Archiv für den Monat Oktober, 2012

Pintscher, Cummings & Montalvo

Dienstag, 30. Oktober 2012

Soeben live auf SWR2 Konzert vom 27. Juli in Schloss Montabaur, RheinVokal 2012

Marisol Montalvo (Sopran), Erik Nielsen (Klavier)

Mathias Pintscher: Lieder und Schneebilder für Sopran und Klavier nach Texten von E.E. Cummings. – Eine präzise Poesie steckt in dieser Musik, nicht nur weil Cummings der Dichter ist.

Filidei, Mitterer, Cendo

Montag, 29. Oktober 2012

Soeben auf France Musique Concert enregistré le 22 septembre à Strasbourg, Cité de la Danse et de la Musique, dans le cadre du festival Musica, Ictus (Orchestre), Georges-Elie Octors, direction.

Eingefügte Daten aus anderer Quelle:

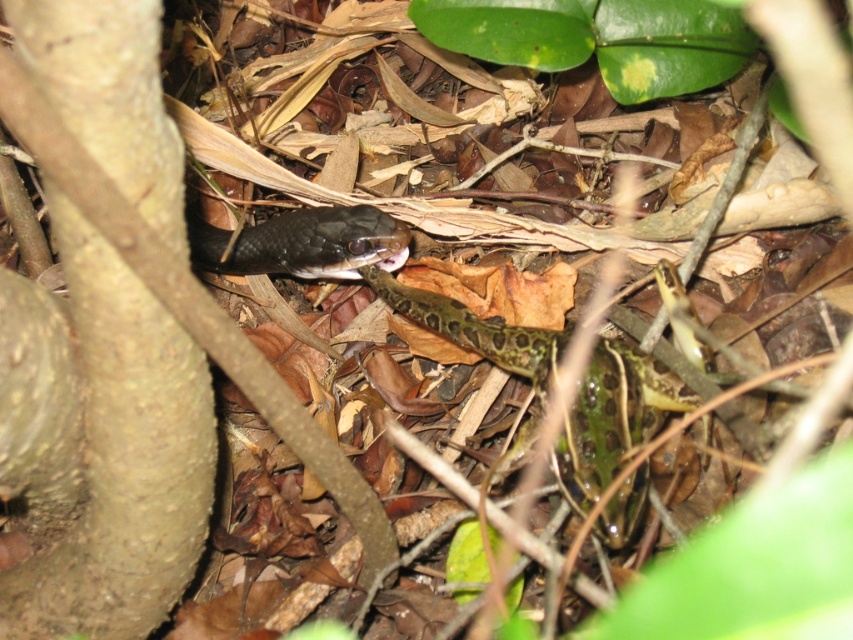 Is smooth brown tree trunk at left behind green spotted python at center?

No.

Locate an element on the screen. This screenshot has height=640, width=853. smooth brown tree trunk at left is located at coordinates (140, 340).

Between smooth brown tree trunk at left and shiny black snake at center, which one has more height?

smooth brown tree trunk at left is taller.

From the picture: Can you confirm if smooth brown tree trunk at left is wider than shiny black snake at center?

Yes, smooth brown tree trunk at left is wider than shiny black snake at center.

I want to click on smooth brown tree trunk at left, so click(x=140, y=340).

Find the location of a particular element. The image size is (853, 640). smooth brown tree trunk at left is located at coordinates (140, 340).

Based on the photo, is green spotted python at center above shiny black snake at center?

No, green spotted python at center is not above shiny black snake at center.

Locate an element on the screen. green spotted python at center is located at coordinates (610, 419). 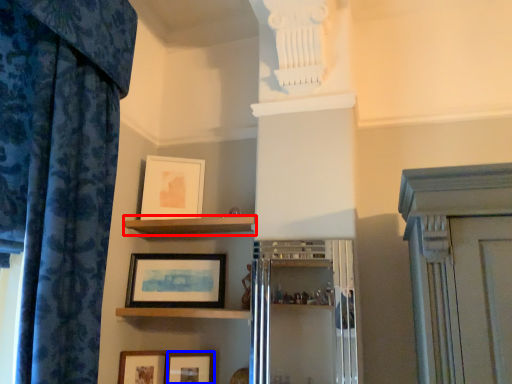 Question: Which object is closer to the camera taking this photo, shelf (highlighted by a red box) or picture frame (highlighted by a blue box)?

Choices:
 (A) shelf
 (B) picture frame

Answer: (A) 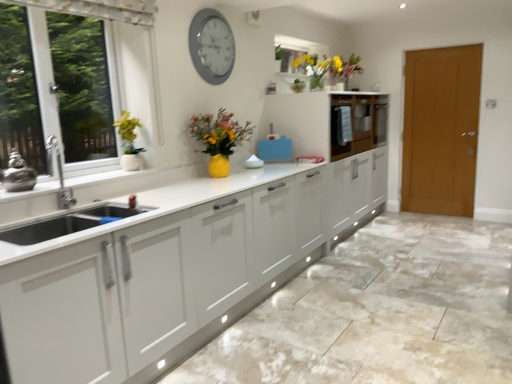 Question: Is brown wooden door at right surrounding matte white cabinet at center, arranged as the second cabinetry when viewed from the front?

Choices:
 (A) yes
 (B) no

Answer: (B)

Question: Is brown wooden door at right to the right of matte white cabinet at center, the 1th cabinetry positioned from the back, from the viewer's perspective?

Choices:
 (A) no
 (B) yes

Answer: (B)

Question: Is brown wooden door at right located outside matte white cabinet at center, arranged as the second cabinetry when viewed from the front?

Choices:
 (A) yes
 (B) no

Answer: (A)

Question: From the image's perspective, is brown wooden door at right below matte white cabinet at center, arranged as the second cabinetry when viewed from the front?

Choices:
 (A) no
 (B) yes

Answer: (B)

Question: Considering the relative sizes of brown wooden door at right and matte white cabinet at center, arranged as the second cabinetry when viewed from the front, in the image provided, is brown wooden door at right thinner than matte white cabinet at center, arranged as the second cabinetry when viewed from the front,?

Choices:
 (A) yes
 (B) no

Answer: (A)

Question: From a real-world perspective, is brown wooden door at right over matte white cabinet at center, the 1th cabinetry positioned from the back?

Choices:
 (A) no
 (B) yes

Answer: (A)

Question: Is matte white cabinet at center, which is the 2th cabinetry in back-to-front order, completely or partially inside white marble granite at lower center?

Choices:
 (A) yes
 (B) no

Answer: (B)

Question: From a real-world perspective, is white marble granite at lower center on matte white cabinet at center, which is the 2th cabinetry in back-to-front order?

Choices:
 (A) no
 (B) yes

Answer: (A)

Question: From a real-world perspective, is white marble granite at lower center located beneath matte white cabinet at center, marked as the first cabinetry in a front-to-back arrangement?

Choices:
 (A) no
 (B) yes

Answer: (B)

Question: Is white marble granite at lower center at the right side of matte white cabinet at center, which is the 2th cabinetry in back-to-front order?

Choices:
 (A) no
 (B) yes

Answer: (B)

Question: Is white marble granite at lower center at the left side of matte white cabinet at center, which is the 2th cabinetry in back-to-front order?

Choices:
 (A) no
 (B) yes

Answer: (A)

Question: Is white marble granite at lower center oriented towards matte white cabinet at center, which is the 2th cabinetry in back-to-front order?

Choices:
 (A) no
 (B) yes

Answer: (A)

Question: Does matte white cabinet at center, arranged as the second cabinetry when viewed from the front, have a lesser height compared to white marble granite at lower center?

Choices:
 (A) yes
 (B) no

Answer: (B) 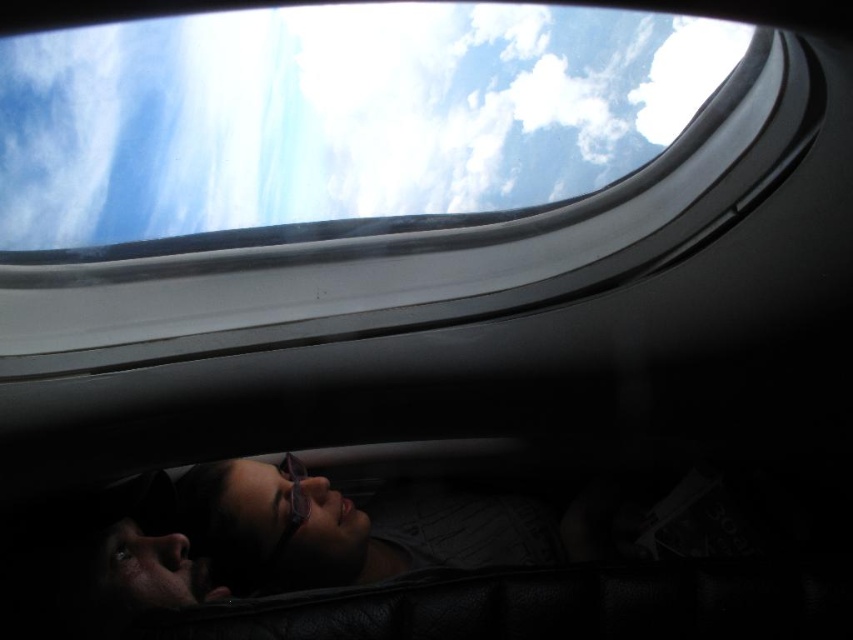 Which is in front, point (541, 104) or point (293, 516)?

Positioned in front is point (541, 104).

The height and width of the screenshot is (640, 853). What do you see at coordinates (335, 115) in the screenshot?
I see `white fluffy cloud at upper center` at bounding box center [335, 115].

I want to click on white fluffy cloud at upper center, so click(335, 115). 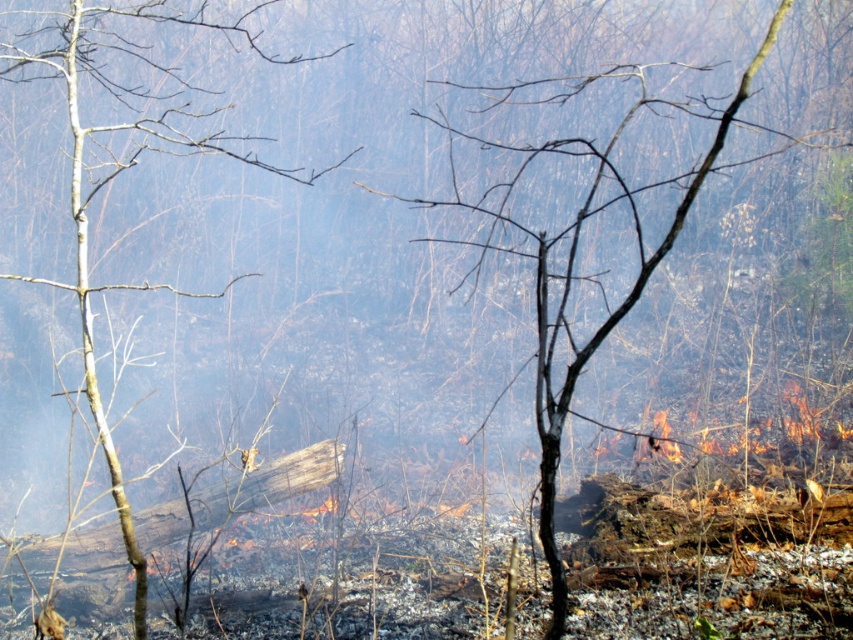 This screenshot has width=853, height=640. What do you see at coordinates (111, 179) in the screenshot?
I see `brown bark tree at left` at bounding box center [111, 179].

From the picture: Is brown bark tree at left taller than brown bark tree at center?

Yes, brown bark tree at left is taller than brown bark tree at center.

Describe the element at coordinates (111, 179) in the screenshot. I see `brown bark tree at left` at that location.

This screenshot has width=853, height=640. Identify the location of brown bark tree at left. (111, 179). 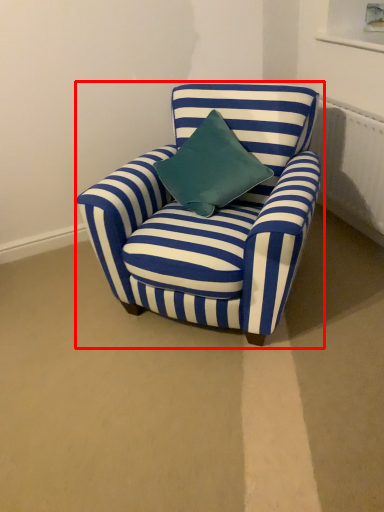 Question: Observing the image, what is the correct spatial positioning of chair (annotated by the red box) in reference to radiator?

Choices:
 (A) right
 (B) left

Answer: (B) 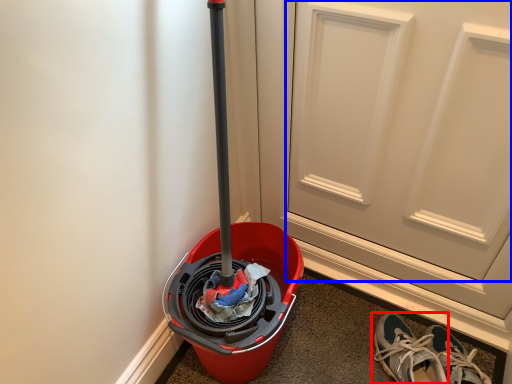 Question: Among these objects, which one is farthest to the camera, footwear (highlighted by a red box) or door (highlighted by a blue box)?

Choices:
 (A) footwear
 (B) door

Answer: (A) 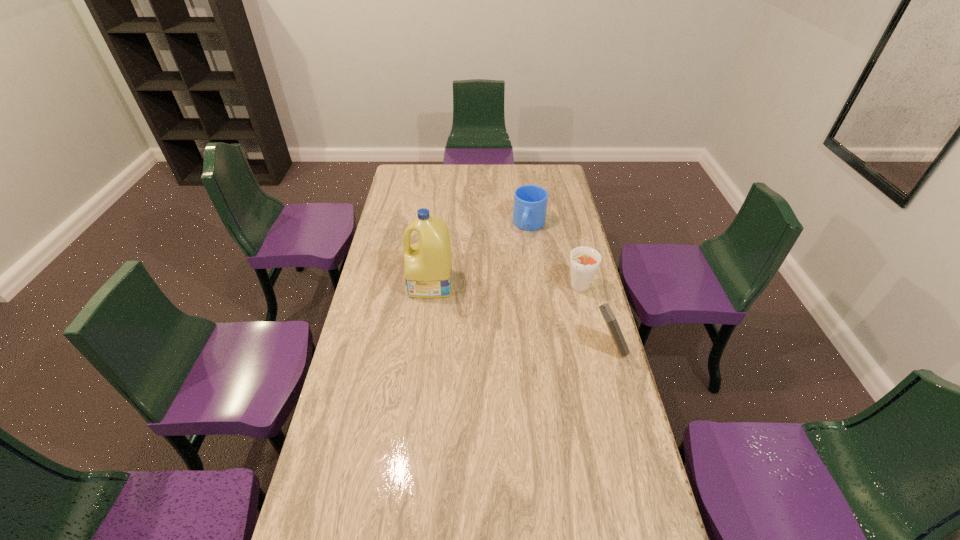 The image size is (960, 540). Find the location of `detergent`. detergent is located at coordinates (428, 264).

The image size is (960, 540). I want to click on the leftmost object, so click(428, 264).

I want to click on the nearest object, so click(610, 319).

The height and width of the screenshot is (540, 960). I want to click on root beer, so click(584, 261).

Identify the location of the shortest object. (530, 201).

I want to click on mug, so click(530, 201).

The width and height of the screenshot is (960, 540). In order to click on free region located 0.050m on the label of the tallest object in this screenshot , I will do `click(396, 285)`.

This screenshot has height=540, width=960. Identify the location of vacant space located 0.310m on the drink side of the root beer. pyautogui.click(x=503, y=330).

I want to click on vacant region located 0.270m on the drink side of the root beer, so click(512, 325).

Identify the location of free space located on the drink side of the root beer. (527, 317). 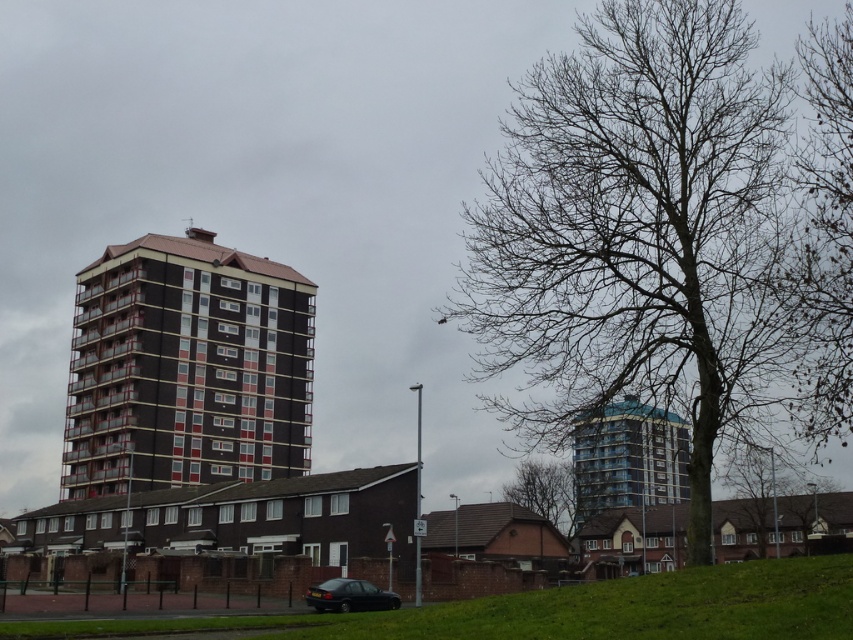 You are a delivery person trying to park your matte black sedan at lower center near the blue glass building at center. Given their sizes, will your car fit in the space between them?

The blue glass building at center is larger in size than the matte black sedan at lower center, so there should be sufficient space for the matte black sedan at lower center to park near the blue glass building at center.

You are a delivery drone that needs to fly between the brown glossy building at center and the blue glass building at center. Which building should you avoid flying too close to if you want to maintain stability, based on their widths?

The blue glass building at center is wider than the brown glossy building at center, so you should avoid flying too close to the blue glass building at center to maintain stability.

Based on the photo, you are standing in the urban landscape and want to walk from the green grass at lower center to the bare wood tree at center. Which direction should you move to get closer to the tree?

You should move forward because the bare wood tree at center is closer to you than the green grass at lower center, so moving toward it would bring you closer. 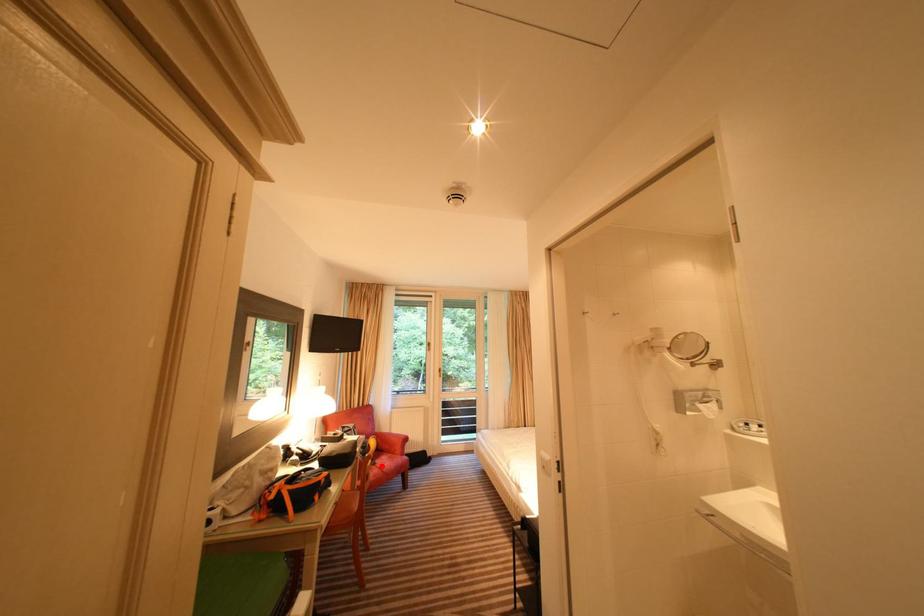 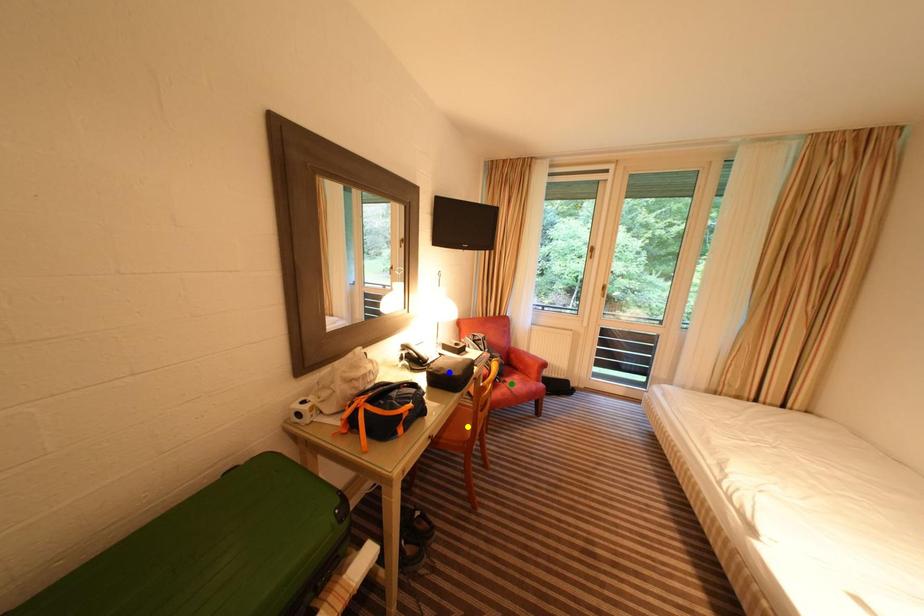 Question: I am providing you with two images of the same scene from different viewpoints. A red point is marked on the first image. You are given multiple points on the second image. Which point in image 2 represents the same 3d spot as the red point in image 1?

Choices:
 (A) yellow point
 (B) green point
 (C) blue point

Answer: (B) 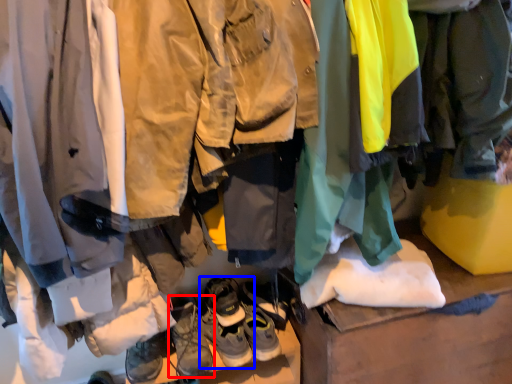 Question: Which point is further to the camera, footwear (highlighted by a red box) or footwear (highlighted by a blue box)?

Francesco Filidei (né en 1973), Ballata n° 2 (2012, création française). – Tonalitätsabhub, durchwegs tonal gedacht.

Wolfgang Mitterer (né en 1958), Little Smile (2011, création française), Wolfgang Mitterer, électronique en direct. – Eitle Fernsehmusik.

Raphaël Cendo (né en 1975), Carbone pour trompette, flûte et guitare (2012, création mondiale, commande d’État). – Bäumig beeindruckt bin ich wie aus einer Totenstarre wiederwerwacht. Unbedingt hinreisen, wenn das Stück an einem erreichbaren Ort wieder aufgeführt werden sollte! Musik wie ein Krimi, dessen Innerstes man bei einer Lobpreisung gefälligst zu verschweigen hat.

Grüsse von oben mittags

Samstag, 27. Oktober 2012

Ich spaziere und münde, wie auf dem Schulweg gehend, in die Wohnstrasse der ersten acht Lebensjahre ein, nachmittags bei grossem Sonnenschein, als ich in den Himmel schaue und ein Flügelstück eines Flugzeugs sehe, wie es schnurstracks auf mich runtersaust und mich haargenau getroffen hätte, wenn ich eine kurze Pause vorhin nicht früher abgebrochen hätte. Ich nehme es als gutes Zeichen und dafür, dass man manchmal auch mit einer Schramme davonzukommen vermag.

Lumpenschläfer

Dienstag, 16. Oktober 2012

Aufgestanden, nachdem ich merkte, Opfer einer musikalischen Täuschung geworden zu sein: ich lauschte im Halbschlaf dem unmusikalischen Donnern eines Discostücks aus der Ferne irgendwo im Gebäude, wunderte mich ob der Aktivitätsfreude der Leute um diese Frühmorgenszeit und kapierte endlich, dass ich mich über den eigenen Herzschlag zu ärgern begann.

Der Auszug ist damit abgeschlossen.